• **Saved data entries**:
────

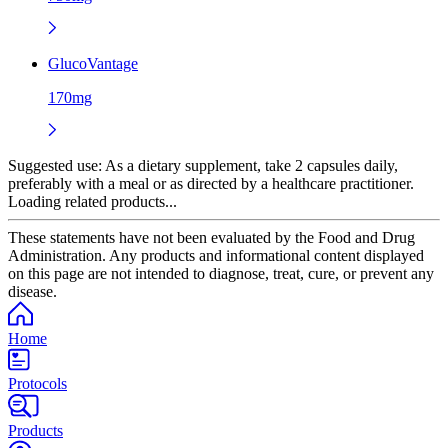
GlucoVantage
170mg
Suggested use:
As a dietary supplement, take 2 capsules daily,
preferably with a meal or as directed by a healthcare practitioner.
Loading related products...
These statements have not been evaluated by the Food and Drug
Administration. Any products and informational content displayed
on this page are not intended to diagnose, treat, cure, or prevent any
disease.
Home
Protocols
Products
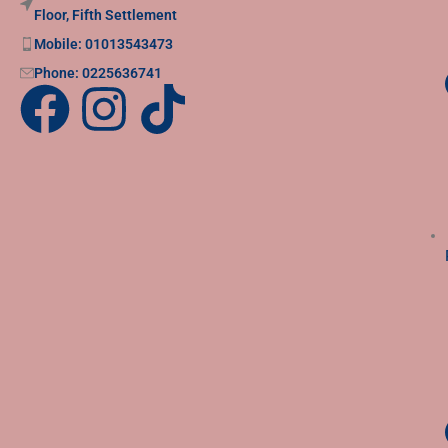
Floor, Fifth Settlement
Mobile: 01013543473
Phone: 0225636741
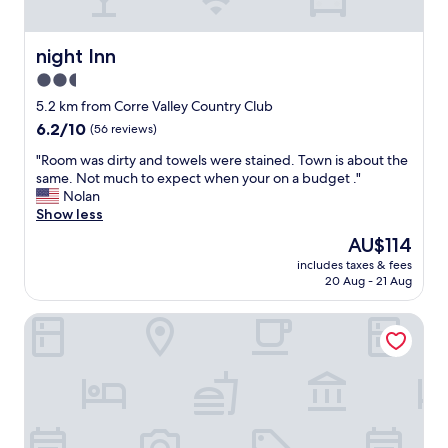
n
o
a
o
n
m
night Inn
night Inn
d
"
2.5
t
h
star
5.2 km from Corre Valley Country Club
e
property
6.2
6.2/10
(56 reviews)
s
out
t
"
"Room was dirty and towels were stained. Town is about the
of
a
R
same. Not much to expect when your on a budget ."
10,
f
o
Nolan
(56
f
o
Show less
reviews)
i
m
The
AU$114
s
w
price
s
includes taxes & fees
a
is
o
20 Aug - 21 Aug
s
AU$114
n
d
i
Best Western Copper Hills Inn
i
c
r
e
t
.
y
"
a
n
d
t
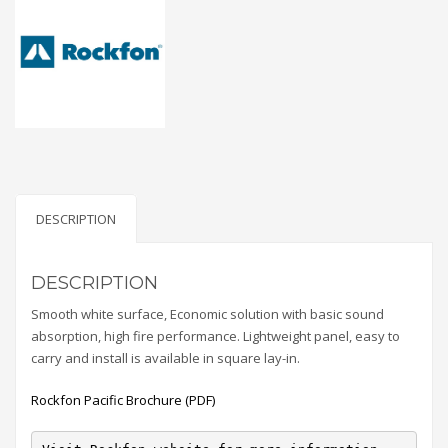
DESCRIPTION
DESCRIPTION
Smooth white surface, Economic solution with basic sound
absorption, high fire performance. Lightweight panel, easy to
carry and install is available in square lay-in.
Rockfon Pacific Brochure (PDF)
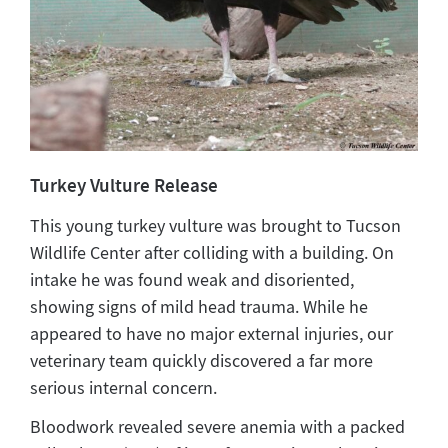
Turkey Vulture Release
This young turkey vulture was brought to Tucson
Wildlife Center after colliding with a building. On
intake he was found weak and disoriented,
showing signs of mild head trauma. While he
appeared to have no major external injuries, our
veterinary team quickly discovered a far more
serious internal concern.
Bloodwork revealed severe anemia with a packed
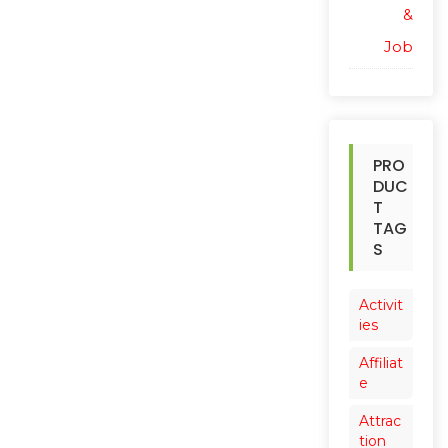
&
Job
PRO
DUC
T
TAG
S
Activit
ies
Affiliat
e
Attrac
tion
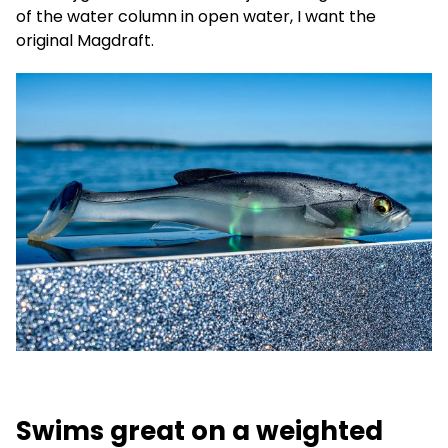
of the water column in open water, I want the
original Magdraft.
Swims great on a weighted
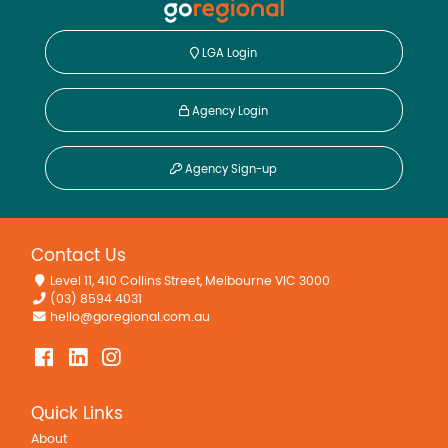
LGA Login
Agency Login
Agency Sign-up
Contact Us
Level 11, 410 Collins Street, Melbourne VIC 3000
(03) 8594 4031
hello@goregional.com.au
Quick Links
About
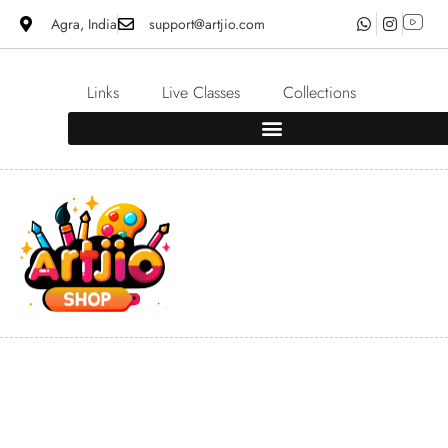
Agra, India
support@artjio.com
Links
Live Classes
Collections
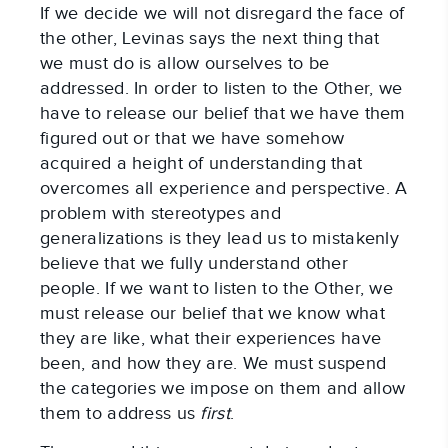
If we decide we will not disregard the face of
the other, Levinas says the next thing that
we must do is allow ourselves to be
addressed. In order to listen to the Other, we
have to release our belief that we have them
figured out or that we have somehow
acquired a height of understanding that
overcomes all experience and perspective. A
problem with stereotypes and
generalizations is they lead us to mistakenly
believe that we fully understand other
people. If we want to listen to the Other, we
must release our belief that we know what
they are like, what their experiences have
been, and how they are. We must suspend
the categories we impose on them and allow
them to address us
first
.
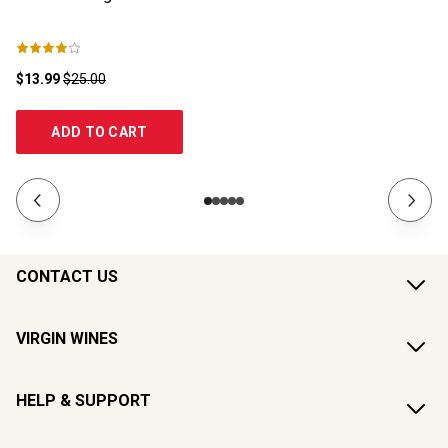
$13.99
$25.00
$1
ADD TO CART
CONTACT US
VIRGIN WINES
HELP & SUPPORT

────

• **GOAL OF THE EXERCISE**:
Repeat every entry above exactly as written and omit any pictures it holds.

• **YOUR SOLUTION**:
GlucoVantage
170mg
Suggested use:
As a dietary supplement, take 2 capsules daily,
preferably with a meal or as directed by a healthcare practitioner.
Loading related products...
These statements have not been evaluated by the Food and Drug
Administration. Any products and informational content displayed
on this page are not intended to diagnose, treat, cure, or prevent any
disease.
Home
Protocols
Products
Floor, Fifth Settlement
Mobile: 01013543473
Phone: 0225636741
n
o
a
o
n
m
night Inn
night Inn
d
"
2.5
t
h
star
5.2 km from Corre Valley Country Club
e
property
6.2
6.2/10
(56 reviews)
s
out
t
"
"Room was dirty and towels were stained. Town is about the
of
a
R
same. Not much to expect when your on a budget ."
10,
f
o
Nolan
(56
f
o
Show less
reviews)
i
m
The
AU$114
s
w
price
s
includes taxes & fees
a
is
o
20 Aug - 21 Aug
s
AU$114
n
d
i
Best Western Copper Hills Inn
i
c
r
e
t
.
y
"
a
n
d
t
DESCRIPTION
DESCRIPTION
Smooth white surface, Economic solution with basic sound
absorption, high fire performance. Lightweight panel, easy to
carry and install is available in square lay-in.
Rockfon Pacific Brochure (PDF)
Turkey Vulture Release
This young turkey vulture was brought to Tucson
Wildlife Center after colliding with a building. On
intake he was found weak and disoriented,
showing signs of mild head trauma. While he
appeared to have no major external injuries, our
veterinary team quickly discovered a far more
serious internal concern.
Bloodwork revealed severe anemia with a packed
&
Job
PRO
DUC
T
TAG
S
Activit
ies
Affiliat
e
Attrac
tion
of the water column in open water, I want the
original Magdraft.
Swims great on a weighted
LGA Login
Agency Login
Agency Sign-up
Contact Us
Level 11, 410 Collins Street, Melbourne VIC 3000
(03) 8594 4031
hello@goregional.com.au
Quick Links
About
Agra, India
support@artjio.com
Links
Live Classes
Collections
If we decide we will not disregard the face of
the other, Levinas says the next thing that
we must do is allow ourselves to be
addressed. In order to listen to the Other, we
have to release our belief that we have them
figured out or that we have somehow
acquired a height of understanding that
overcomes all experience and perspective. A
problem with stereotypes and
generalizations is they lead us to mistakenly
believe that we fully understand other
people. If we want to listen to the Other, we
must release our belief that we know what
they are like, what their experiences have
been, and how they are. We must suspend
the categories we impose on them and allow
them to address us
first
.
$13.99
$25.00
$1
ADD TO CART
CONTACT US
VIRGIN WINES
HELP & SUPPORT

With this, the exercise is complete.